*** INPUT RECORDS

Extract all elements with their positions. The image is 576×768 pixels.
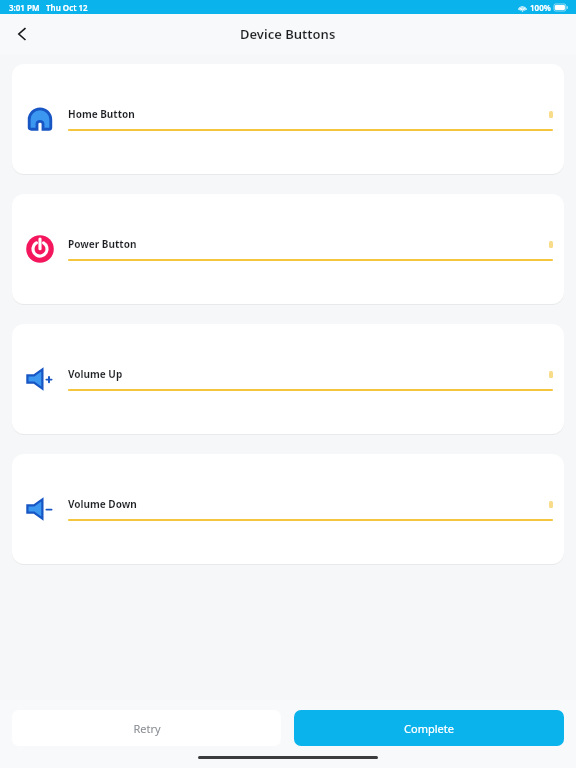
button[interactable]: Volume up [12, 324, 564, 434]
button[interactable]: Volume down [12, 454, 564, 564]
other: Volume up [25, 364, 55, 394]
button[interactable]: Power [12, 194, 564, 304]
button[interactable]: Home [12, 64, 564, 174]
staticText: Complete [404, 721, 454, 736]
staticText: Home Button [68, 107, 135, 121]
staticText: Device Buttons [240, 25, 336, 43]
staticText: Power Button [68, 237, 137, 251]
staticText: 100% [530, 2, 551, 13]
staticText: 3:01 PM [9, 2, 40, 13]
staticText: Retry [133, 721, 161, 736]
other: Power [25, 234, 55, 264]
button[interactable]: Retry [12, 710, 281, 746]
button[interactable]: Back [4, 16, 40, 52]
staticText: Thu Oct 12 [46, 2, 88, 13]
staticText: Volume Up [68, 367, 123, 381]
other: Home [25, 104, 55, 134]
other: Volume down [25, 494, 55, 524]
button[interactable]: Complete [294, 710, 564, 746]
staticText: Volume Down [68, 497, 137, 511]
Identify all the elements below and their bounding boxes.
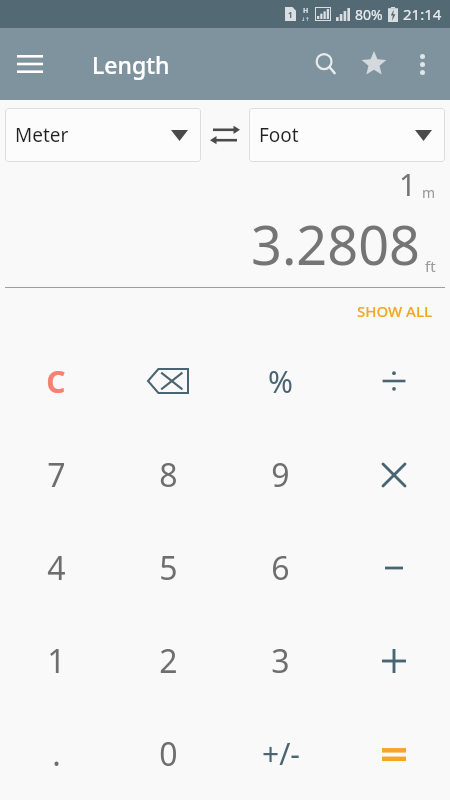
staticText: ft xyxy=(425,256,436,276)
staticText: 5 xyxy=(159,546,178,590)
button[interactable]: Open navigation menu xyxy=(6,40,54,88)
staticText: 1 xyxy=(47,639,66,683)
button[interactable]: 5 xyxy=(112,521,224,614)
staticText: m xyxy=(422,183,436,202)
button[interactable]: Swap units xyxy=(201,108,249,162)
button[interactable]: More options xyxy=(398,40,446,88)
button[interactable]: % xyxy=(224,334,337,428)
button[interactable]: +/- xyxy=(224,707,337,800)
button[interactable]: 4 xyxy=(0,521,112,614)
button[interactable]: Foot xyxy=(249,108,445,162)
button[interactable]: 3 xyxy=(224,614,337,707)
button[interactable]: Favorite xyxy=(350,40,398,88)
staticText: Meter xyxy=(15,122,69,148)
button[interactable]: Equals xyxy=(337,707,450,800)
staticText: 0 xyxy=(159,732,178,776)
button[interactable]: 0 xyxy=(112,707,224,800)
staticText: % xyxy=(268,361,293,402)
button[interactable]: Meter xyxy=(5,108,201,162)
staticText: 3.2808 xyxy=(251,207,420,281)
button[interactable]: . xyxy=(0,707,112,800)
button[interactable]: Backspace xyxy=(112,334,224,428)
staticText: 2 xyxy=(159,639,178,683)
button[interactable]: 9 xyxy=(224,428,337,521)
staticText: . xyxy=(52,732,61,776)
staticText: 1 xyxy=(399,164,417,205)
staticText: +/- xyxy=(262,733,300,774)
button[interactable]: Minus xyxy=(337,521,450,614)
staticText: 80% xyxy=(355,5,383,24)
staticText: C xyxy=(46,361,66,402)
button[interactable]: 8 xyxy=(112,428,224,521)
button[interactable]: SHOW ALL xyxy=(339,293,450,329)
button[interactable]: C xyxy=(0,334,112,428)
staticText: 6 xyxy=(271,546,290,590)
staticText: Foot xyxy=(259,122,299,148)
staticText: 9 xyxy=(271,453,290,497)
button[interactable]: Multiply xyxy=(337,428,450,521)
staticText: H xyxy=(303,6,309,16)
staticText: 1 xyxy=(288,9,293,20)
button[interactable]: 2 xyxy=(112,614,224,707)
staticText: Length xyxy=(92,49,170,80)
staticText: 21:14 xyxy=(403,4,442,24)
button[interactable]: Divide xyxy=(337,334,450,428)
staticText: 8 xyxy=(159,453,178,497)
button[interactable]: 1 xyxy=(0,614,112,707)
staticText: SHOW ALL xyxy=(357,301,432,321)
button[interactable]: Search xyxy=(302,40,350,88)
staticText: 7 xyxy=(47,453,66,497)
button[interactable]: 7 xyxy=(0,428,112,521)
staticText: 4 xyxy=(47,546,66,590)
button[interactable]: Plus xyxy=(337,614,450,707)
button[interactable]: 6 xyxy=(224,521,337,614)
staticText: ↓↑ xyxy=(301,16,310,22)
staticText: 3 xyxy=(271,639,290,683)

******
*** INPUT RECORDS

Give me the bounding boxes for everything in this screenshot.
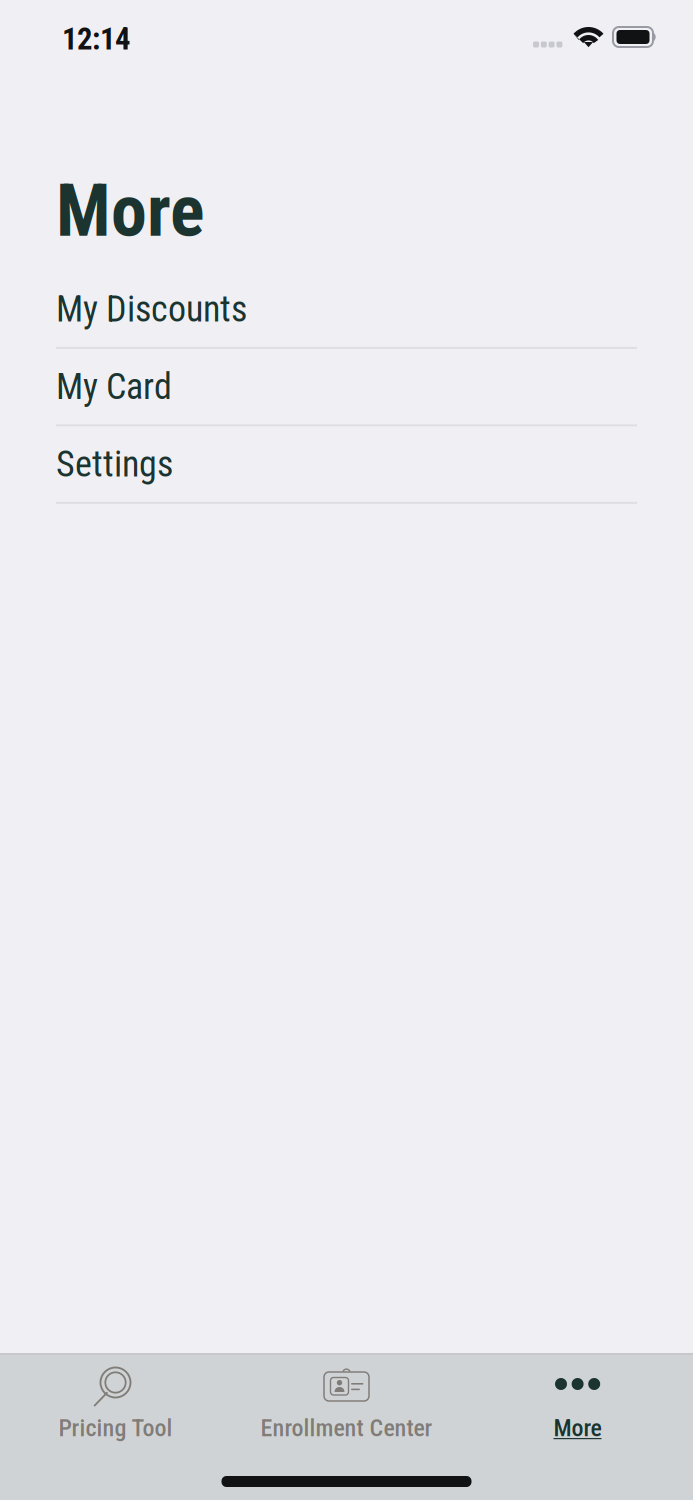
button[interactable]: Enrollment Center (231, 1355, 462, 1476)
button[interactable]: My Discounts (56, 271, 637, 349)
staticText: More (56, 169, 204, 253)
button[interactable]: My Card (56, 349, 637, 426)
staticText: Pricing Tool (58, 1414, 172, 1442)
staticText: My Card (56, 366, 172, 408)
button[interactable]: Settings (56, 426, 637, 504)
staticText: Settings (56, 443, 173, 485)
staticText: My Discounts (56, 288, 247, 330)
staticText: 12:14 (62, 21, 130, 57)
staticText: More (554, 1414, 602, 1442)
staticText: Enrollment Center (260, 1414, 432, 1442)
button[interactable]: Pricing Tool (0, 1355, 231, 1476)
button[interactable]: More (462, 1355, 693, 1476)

******
*** INPUT RECORDS

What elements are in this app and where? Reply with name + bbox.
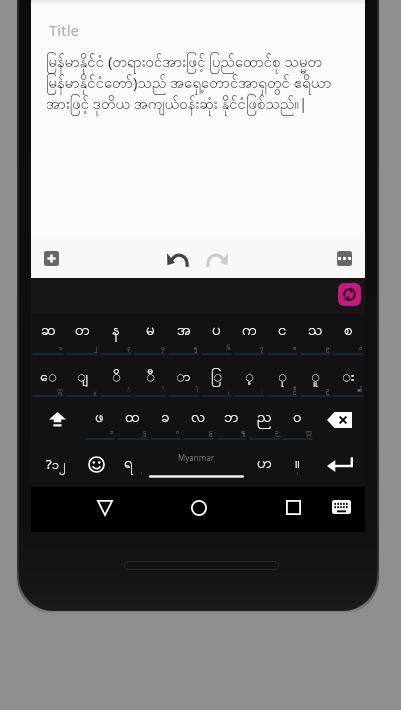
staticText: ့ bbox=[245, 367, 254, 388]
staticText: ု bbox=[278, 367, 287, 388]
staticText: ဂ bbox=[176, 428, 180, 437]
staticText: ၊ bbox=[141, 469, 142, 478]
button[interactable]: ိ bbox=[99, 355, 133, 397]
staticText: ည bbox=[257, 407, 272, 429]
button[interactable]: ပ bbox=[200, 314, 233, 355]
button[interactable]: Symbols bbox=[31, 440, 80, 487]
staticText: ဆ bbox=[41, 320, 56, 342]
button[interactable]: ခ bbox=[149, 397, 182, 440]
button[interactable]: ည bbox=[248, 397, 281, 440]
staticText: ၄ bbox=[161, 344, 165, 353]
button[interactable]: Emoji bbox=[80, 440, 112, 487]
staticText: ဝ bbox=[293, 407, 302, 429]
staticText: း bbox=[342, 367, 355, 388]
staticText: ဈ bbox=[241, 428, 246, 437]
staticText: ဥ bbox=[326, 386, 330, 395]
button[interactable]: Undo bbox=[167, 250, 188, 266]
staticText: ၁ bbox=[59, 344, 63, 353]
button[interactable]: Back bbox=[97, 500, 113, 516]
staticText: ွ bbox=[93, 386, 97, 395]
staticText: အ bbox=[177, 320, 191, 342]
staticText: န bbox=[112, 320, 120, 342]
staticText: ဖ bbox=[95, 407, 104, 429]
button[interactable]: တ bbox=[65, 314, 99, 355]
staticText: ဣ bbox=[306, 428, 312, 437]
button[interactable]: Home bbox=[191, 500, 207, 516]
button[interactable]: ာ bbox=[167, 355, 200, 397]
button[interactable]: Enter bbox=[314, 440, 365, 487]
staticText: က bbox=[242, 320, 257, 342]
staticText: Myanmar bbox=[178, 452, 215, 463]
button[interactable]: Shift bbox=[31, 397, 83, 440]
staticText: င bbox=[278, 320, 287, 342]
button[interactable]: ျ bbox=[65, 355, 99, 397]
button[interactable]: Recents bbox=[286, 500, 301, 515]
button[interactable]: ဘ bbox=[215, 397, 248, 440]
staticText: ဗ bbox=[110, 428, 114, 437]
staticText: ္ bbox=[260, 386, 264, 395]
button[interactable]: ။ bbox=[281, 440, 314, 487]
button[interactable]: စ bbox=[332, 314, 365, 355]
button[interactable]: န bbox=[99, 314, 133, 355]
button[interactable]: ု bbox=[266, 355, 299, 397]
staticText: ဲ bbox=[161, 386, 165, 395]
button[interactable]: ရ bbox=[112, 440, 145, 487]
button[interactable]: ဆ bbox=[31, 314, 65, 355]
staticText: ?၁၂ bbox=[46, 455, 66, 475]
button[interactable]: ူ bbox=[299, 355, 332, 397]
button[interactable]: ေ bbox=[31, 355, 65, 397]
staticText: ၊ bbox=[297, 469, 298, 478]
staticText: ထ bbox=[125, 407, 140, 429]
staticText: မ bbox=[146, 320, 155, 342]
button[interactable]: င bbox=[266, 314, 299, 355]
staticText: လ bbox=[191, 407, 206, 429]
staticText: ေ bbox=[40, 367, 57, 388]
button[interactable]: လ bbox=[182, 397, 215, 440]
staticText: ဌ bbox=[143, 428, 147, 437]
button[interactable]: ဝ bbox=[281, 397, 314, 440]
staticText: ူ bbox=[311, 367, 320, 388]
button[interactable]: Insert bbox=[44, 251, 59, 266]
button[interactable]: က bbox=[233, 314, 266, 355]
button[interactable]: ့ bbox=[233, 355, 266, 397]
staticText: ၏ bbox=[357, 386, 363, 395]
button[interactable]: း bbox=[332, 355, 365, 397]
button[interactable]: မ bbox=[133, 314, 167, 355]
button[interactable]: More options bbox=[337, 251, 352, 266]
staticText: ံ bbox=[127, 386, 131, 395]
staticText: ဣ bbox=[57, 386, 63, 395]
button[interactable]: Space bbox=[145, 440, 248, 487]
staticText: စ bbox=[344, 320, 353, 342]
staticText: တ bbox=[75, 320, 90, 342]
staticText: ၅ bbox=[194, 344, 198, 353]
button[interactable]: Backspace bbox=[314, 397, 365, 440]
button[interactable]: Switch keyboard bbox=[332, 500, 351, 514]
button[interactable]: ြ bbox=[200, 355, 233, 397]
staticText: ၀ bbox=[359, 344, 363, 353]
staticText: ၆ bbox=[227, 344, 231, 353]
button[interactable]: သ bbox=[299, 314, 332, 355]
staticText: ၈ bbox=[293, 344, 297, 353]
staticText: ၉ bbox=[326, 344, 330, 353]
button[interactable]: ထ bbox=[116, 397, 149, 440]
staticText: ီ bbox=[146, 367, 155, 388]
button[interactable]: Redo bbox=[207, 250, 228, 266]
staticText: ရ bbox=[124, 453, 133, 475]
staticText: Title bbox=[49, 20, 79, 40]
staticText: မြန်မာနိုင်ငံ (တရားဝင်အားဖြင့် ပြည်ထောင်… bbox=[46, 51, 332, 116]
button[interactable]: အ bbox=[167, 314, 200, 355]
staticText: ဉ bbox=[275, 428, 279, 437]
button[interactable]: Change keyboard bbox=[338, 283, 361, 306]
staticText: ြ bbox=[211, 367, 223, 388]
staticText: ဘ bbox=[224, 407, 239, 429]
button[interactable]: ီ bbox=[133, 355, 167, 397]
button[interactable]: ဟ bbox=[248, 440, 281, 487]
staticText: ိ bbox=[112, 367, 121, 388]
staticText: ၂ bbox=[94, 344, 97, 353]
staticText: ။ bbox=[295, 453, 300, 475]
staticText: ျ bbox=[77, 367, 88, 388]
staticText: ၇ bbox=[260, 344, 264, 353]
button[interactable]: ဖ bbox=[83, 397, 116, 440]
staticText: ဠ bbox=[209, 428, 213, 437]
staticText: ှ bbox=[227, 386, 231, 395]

******

▸ **REQUIREMENT**:
If a line in the records above holds the string "other", copy it.

▸ **ANSWER SECTION**:
other: Volume up [25, 364, 55, 394]
other: Power [25, 234, 55, 264]
other: Home [25, 104, 55, 134]
other: Volume down [25, 494, 55, 524]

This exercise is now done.